PAGE 3
Chapter 7
Poor though he is, Stephen buys some new clothes for Gertrude and her son, who seem happy. Msimangu takes Stephen to visit John. Stephen chides his brother for having left his first wife and the church, but John, a passionate politician with a bull-like voice, tells Stephen that the old order is changing, and the center of this change is Johannesburg, which is a place of opportunity, since Africans are beginning to realize themselves, but a place of strife too, because blacks are unjustly treated by whites. Stephen then asks about Absalom; John can tell them a little, for his own son has left home. Msimangu and Stephen discuss what John has said. Msimangu agrees with much of it, but fears that a politician like John could easily become corrupt. He feels that the only hope for the country is if whites and blacks can learn to work together for the common good. Love is needed; but he says, "I have one great fear in my heart, that one day when they are turned to loving, they will find we are turned to hating." They then begin the search for Absalom, following leads, going from place to place.

Chapter 8
Stephen and Msimangu, now firm friends, in their search for Absalom set off for Alexandra, eleven miles from the centre of Johannesburg. They encounter a bus boycott, mounted to object to a fare increase, and are persuaded to walk the distance; but after a while they are given a lift by a sympathetic white man. Msimangu speaks of the problems caused by crime, and of the varying white reactions to the issue. They then visit Mrs.

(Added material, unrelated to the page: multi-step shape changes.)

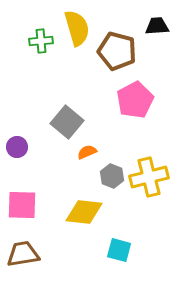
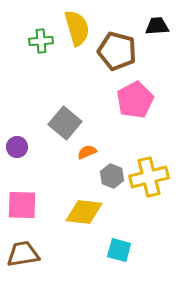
gray square: moved 2 px left, 1 px down
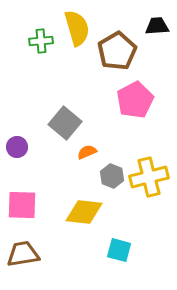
brown pentagon: rotated 27 degrees clockwise
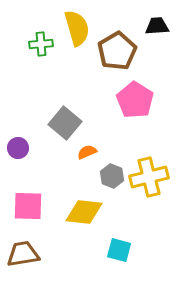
green cross: moved 3 px down
pink pentagon: rotated 12 degrees counterclockwise
purple circle: moved 1 px right, 1 px down
pink square: moved 6 px right, 1 px down
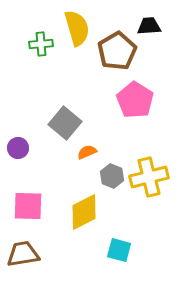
black trapezoid: moved 8 px left
yellow diamond: rotated 33 degrees counterclockwise
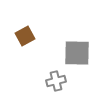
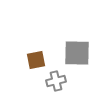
brown square: moved 11 px right, 24 px down; rotated 18 degrees clockwise
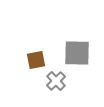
gray cross: rotated 30 degrees counterclockwise
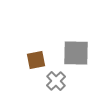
gray square: moved 1 px left
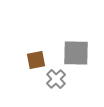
gray cross: moved 2 px up
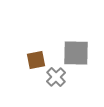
gray cross: moved 2 px up
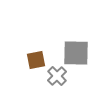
gray cross: moved 1 px right, 1 px up
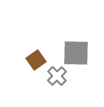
brown square: rotated 24 degrees counterclockwise
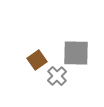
brown square: moved 1 px right
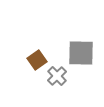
gray square: moved 5 px right
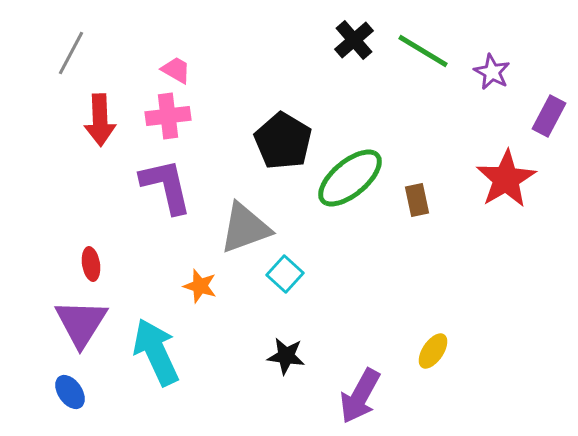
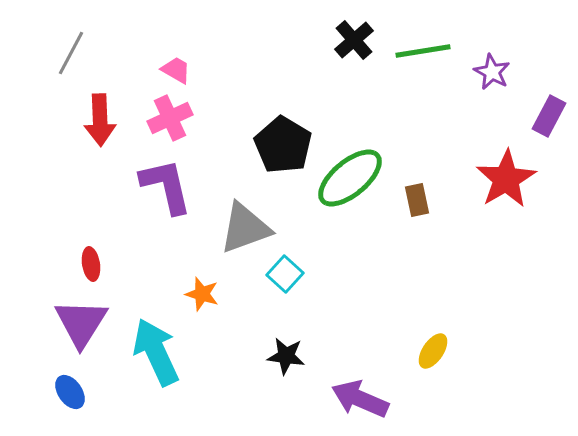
green line: rotated 40 degrees counterclockwise
pink cross: moved 2 px right, 2 px down; rotated 18 degrees counterclockwise
black pentagon: moved 4 px down
orange star: moved 2 px right, 8 px down
purple arrow: moved 3 px down; rotated 84 degrees clockwise
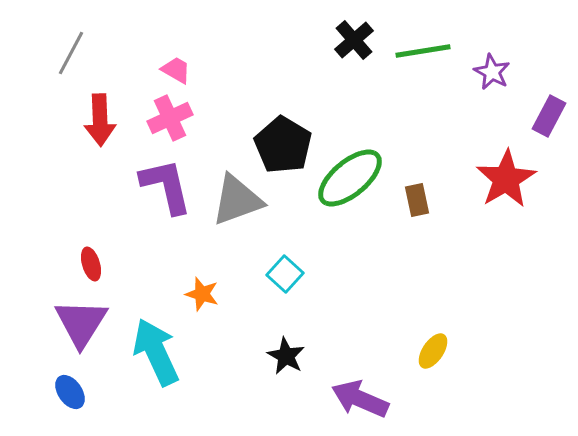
gray triangle: moved 8 px left, 28 px up
red ellipse: rotated 8 degrees counterclockwise
black star: rotated 21 degrees clockwise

Mkize, with whom Absalom and his cousin stayed a year or so ago. She is afraid, partly because she thinks they may come from the police. She does not know where the young men have gone, but in response to the pleas of Msimangu finally tells him that the two had obviously been engaging in theft. She puts Msimangu and Stephen on to a taxi-driver who had been friendly with Absalom and his cousin. He is afraid too, but suggests that they go to Shanty Town, the squatter settlement. They return by taxi to Johannesburg, passing the thousands of walking bus boycotters, and the sprinkling of white drivers irritating the police by offering their assistance to some of the walkers.

Chapter 9
The novelist constantly offers, in dramatized form, salient relevant South African socio-political realities, with all their injustices and imbalances. Thus he gives his central story a representative edge, indeed makes it symbolic of the country's tragic and dangerous tensions. In this chapter, a series of vignettes highlight some of the social problems of African people in Johannesburg, into which more and more people are moving: poverty, overcrowding, a drastic shortage of housing and accommodation, bribery, a lack of privacy, the constant fear of sexual misdemeanors, theft, and other forms of crime. In a further series of vignettes—fictionalized, but close to the historical reality—we see homeless people getting together, forming a committee (headed by Dubula, who was also involved in the bus boycott), and building Shanty Town overnight, and, while all this happens, the grief of a mother as her young child sickens and dies. We see Shanty Town growing, and the white authorities attempting to deal with it as a new problem. The squatter settlement becomes famous overnight. But how will those living in shacks made of wooden poles, iron and sacking cope in the rain and in the winter?